Witnesses to a Century

Double Edge Theatre may call their Ashfield farmstead home, but they are a world-class, and world-traveling, company. Their latest production—that is, not counting their annual farm-spanning summer spectacle—was premiered at Washington, D.C.’s Arena Stage last March and went on to perform in Russia. The show makes its first, and perhaps last, New England stop this weekend, not in the theater’s home territory but in nearby Hartford.

The Grand Parade (of the 20th Century) is a kaleidoscopic tour of the century’s high and low points—the company calls it “a work of memory, memorial, and celebration”—from World War I to Vietnam, silent movies to space odysseys, disco to AIDS. Rooted in Double Edge’s distinctive movement-theater style, the piece is framed as a circus and inspired by Marc Chagall’s dreamlike images, including his trademark flying people and animals.

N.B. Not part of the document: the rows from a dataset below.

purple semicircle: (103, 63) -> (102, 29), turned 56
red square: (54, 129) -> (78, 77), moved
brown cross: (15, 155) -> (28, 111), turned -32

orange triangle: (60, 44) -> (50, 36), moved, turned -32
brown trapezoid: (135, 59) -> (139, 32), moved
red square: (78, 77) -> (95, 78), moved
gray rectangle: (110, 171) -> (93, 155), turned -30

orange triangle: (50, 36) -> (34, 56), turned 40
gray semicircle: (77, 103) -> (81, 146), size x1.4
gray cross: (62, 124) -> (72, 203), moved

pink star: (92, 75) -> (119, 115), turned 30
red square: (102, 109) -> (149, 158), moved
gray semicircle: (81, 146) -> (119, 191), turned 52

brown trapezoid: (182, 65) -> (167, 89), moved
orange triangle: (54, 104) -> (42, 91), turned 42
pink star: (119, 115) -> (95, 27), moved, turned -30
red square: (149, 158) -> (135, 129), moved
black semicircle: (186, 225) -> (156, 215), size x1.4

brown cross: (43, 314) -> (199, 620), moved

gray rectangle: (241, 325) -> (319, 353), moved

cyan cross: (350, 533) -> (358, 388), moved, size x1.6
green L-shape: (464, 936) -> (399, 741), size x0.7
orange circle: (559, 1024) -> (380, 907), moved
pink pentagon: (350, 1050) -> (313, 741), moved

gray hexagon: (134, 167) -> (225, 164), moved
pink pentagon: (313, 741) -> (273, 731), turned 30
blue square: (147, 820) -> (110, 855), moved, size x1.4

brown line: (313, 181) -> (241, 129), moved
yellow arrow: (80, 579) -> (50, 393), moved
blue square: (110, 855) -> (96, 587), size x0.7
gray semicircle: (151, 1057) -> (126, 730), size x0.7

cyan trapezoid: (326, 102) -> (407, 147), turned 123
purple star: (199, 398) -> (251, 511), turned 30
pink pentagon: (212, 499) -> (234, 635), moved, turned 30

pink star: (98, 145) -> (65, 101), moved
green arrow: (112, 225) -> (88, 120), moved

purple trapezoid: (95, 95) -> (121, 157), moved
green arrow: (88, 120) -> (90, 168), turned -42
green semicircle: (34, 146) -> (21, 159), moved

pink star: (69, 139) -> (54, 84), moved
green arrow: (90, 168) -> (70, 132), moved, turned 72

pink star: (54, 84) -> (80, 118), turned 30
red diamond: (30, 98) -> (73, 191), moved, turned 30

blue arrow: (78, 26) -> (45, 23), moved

There’s no spoken dialogue, but plenty of sound, from music composed by guest artist Alexander Bakshi and songs from diverse cultures, to archival radio and TV clips and sound effects delivered both vocally and with homemade percussion. The 10-member ensemble, accompanied by a four-piece band, is airborne as often as not, swinging from trapeze and silk. Indeed, as one D.C reviewer put it, “the sheer air traffic control that has to take place with actors constantly changing clothes or jumping on swinging things or dancing is admirable.”